• [Task details]: Images do not belong in the copy. Retype all the entries below exactly.
**** Extracted records ****
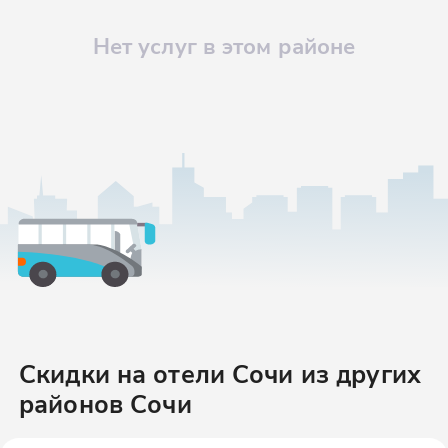
Нет услуг в этом районе
Скидки на отели Сочи
из других
районов
Сочи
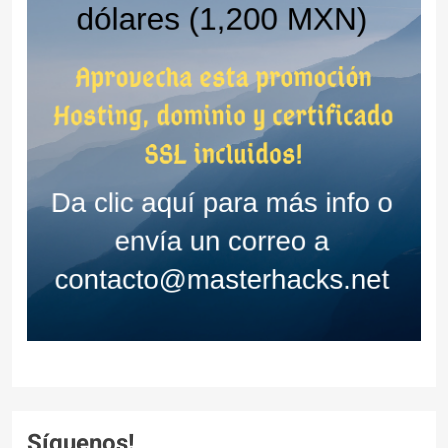
Síguenos!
****
• [Solution for this task]:
Нет услуг в этом районе
Скидки на отели Сочи
из других
районов
Сочи
Síguenos!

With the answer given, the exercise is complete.